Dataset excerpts
:::::

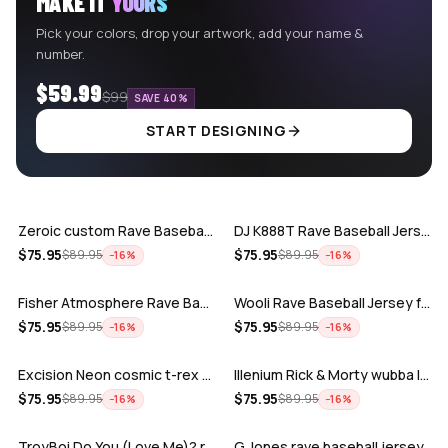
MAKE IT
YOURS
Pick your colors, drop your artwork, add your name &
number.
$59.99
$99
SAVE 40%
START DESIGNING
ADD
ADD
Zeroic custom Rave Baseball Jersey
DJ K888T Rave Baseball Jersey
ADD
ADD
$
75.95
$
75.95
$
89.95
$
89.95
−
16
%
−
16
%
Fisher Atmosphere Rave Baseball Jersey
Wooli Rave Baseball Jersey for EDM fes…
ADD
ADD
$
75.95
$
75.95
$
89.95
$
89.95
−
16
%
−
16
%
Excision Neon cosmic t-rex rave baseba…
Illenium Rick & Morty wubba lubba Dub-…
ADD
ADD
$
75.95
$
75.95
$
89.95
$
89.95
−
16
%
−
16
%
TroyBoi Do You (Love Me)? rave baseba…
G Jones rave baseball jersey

:::::

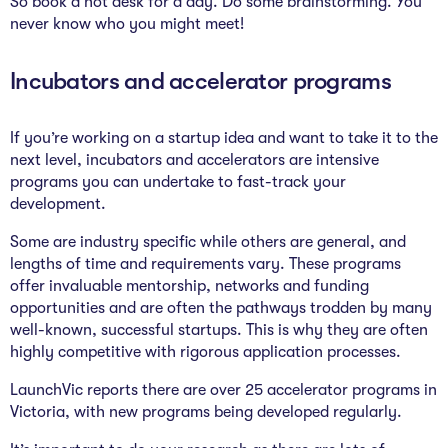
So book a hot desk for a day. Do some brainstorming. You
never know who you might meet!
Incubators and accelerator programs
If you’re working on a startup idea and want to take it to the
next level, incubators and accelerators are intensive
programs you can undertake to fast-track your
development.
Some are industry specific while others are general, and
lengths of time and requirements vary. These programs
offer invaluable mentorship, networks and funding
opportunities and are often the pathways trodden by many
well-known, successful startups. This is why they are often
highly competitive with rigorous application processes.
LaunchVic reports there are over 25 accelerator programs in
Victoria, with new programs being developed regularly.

:::::

PROBLEM REQUIREMENTS »
Begin at the line above that has "TroyBoi Do You (Love Me)? rave baseba…" and stop after the line that has "G Jones rave baseball jersey", copying each line exactly and adding nothing else.

ANSWER SPACE »
TroyBoi Do You (Love Me)? rave baseba…
G Jones rave baseball jersey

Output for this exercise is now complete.